Starting with the “to FPGA” direction (i.e. set_input_delay), for the setup check at the FIFO master’s input, we’re interested in the latest arrival of the data versus the clock. The first component of that delay is propagation delay from FT60X to the FPGA. Since both clock and data originate from the FT60X, we only have to consider the difference in trace delay. The second component is the maximum clock-to-q delay at the FTDI’s output which we can derive to be around 7 ns as shown.

$$ \begin{align*} t_\mathrm{input,max} &= t_\mathrm{trace,data,max} - t_\mathrm{trace,clk} &+ t_\mathrm{CQ,max} \\ &= t_\mathrm{mismatch,max} &+ 7 \mathrm{ns} \end{align*} $$

For the hold check, we care about the earliest point after a launch edge, at which the data may start to change. There’s a small gotcha here because the earliest point at which the data may start changing is actually at the end of the green section in the diagram because the green section signifies stable data. The minimum clock-to-q delay is T2 in the original diagram.

$$ \begin{align*} t_\mathrm{input,min} &= t_\mathrm{trace,data,min} - t_\mathrm{trace,clk} &+ t_\mathrm{CQ,min} \\ &= t_\mathrm{mismatch,min} &+ 3.5 \mathrm{ns} \end{align*} $$

For the “from FPGA” direction (i.e. set_output_delay), we have to consider an additional complication because here, the clock originates from the FT60X and data from the FPGA (not source synchronous). This means that not only the trace delay mismatch (which can be kept relatively small even for long traces) but also the absolute trace delay comes into the equation. Specifically, the clock delay $t_\mathrm{trace,clk}$ occurs on the way from the FT60X to the FPGA and then on the way back, an additional $t_\mathrm{trace,data}$ happens.

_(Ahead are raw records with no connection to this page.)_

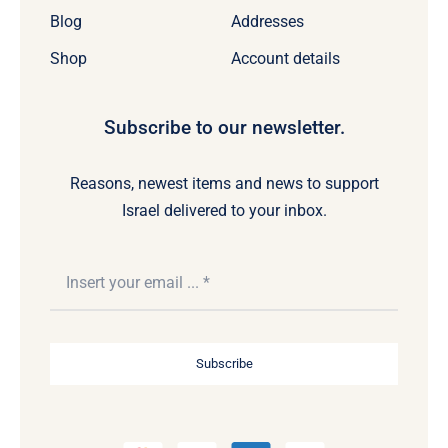
Blog
Addresses
Shop
Account details
Subscribe to our newsletter.
Reasons, newest items and news to support
Israel delivered to your inbox.
Subscribe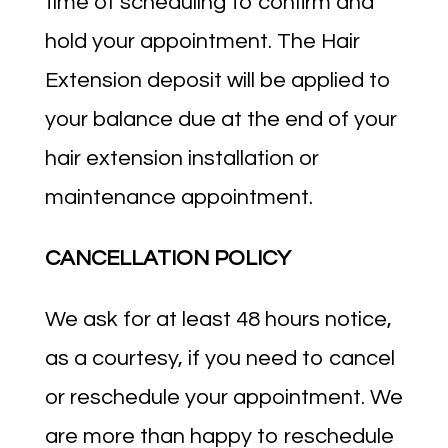
time of scheduling to confirm and
hold your appointment. The Hair
Extension deposit will be applied to
your balance due at the end of your
hair extension installation or
maintenance appointment.
CANCELLATION POLICY
We ask for at least 48 hours notice,
as a courtesy, if you need to cancel
or reschedule your appointment. We
are more than happy to reschedule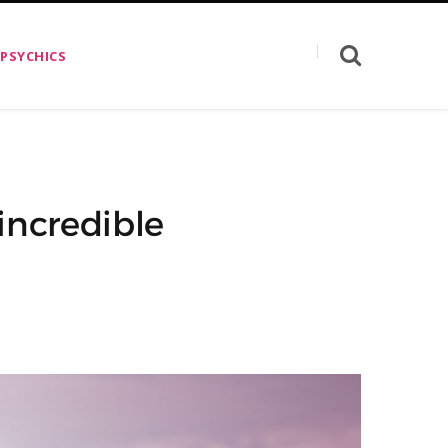
 PSYCHICS
incredible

The setup check is concerned with the latest arrival of data relative to the earliest sampling time at the receiver. The earliest sampling at the receiver can be understood to be happening one setup time before the clock edge. While the setup time $t_\mathrm{su} = T3$ isn’t a delay but a property of the receiver, it makes sense that we need a way to factor it into our setup check because the timing engine for our FPGA has no way of knowing about it inherently.

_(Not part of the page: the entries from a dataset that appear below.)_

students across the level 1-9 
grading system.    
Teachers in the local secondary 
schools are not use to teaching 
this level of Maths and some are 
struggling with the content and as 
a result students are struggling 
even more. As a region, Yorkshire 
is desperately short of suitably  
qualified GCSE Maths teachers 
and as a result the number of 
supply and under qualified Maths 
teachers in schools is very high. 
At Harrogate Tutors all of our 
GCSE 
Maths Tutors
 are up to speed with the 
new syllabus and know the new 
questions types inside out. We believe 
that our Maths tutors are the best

$$ \begin{align*} t_\mathrm{output,max} &= t_\mathrm{trace,data,max} + t_\mathrm{trace,clk} &+ T3 \\ &= t_\mathrm{trace,data,max} + t_\mathrm{trace,clk} &+ 1 \mathrm{ns} \end{align*} $$

The hold check is actually benefitted by the addition of the absolute trace delays. This is because both the clock and data delays contribute to the data at the receiver to arrive later. The hold time $t_\mathrm{h} = T4$ is factored in with negative sign (see below).

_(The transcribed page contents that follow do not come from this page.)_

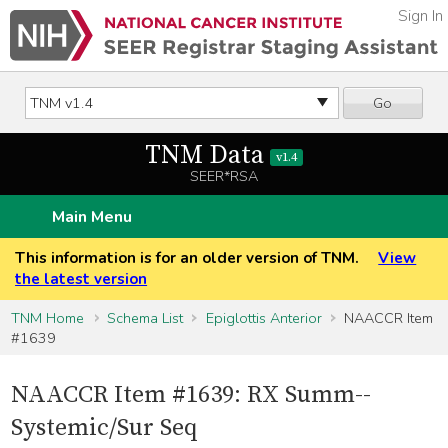
Sign In
Go
TNM Data
v1.4
SEER*RSA
Main Menu
This information is for an older version of TNM.
View
the latest version
TNM Home
Schema List
Epiglottis Anterior
NAACCR Item
#1639
NAACCR Item #1639: RX Summ--
Systemic/Sur Seq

$$ \begin{align*} t_\mathrm{output,min} &= t_\mathrm{trace,data,min} + t_\mathrm{trace,clk} &- T3 \\ &= t_\mathrm{trace,data,min} + t_\mathrm{trace,clk} &- 4.8 \mathrm{ns} \end{align*} $$

Tips

Phase shifted output clock

At certain trace lengths, it will be impossible to meet timing without introducing additional delays into the clock or data path. An easy way to do this is using a PLL/DLL to phase-shift the incoming clock and use that phase-shifted version to drive the output flip-flops. If timing becomes difficult between the internal logic and the output flip-flops, another set of flip-flops driven by the non phase-shifted clock can be introduced before the output flip flops.

Tristate drivers

If the output timing is failing, the cause can be the path through the output enable of the tristate output drivers. This is because switching an IO buffer from output to input or vice versa is often much slower than driving a change to the output signal. In the case of the FT60X, we are ideally reading and writing larger chunks of data (e.g. 1024 byte packets) such that the bus turnaround does not happen too often. In that case, timing can be relaxed using set_multicycle_path (see SDC above) to allow the tristate drivers an additional cycle to settle.

Decouple input / output paths

Even at short to moderate trace lengths (with perfect matching), it can be difficult or impossible to react to a change in the RXE or TXF signals within a single cycle. While this is quite unfortunate for a “FIFO” chip, it can be mitigated at the protocol level by always reading and writing in fixed block sizes. This eliminates the possibility of the FIFO status signals to change in the middle of a block.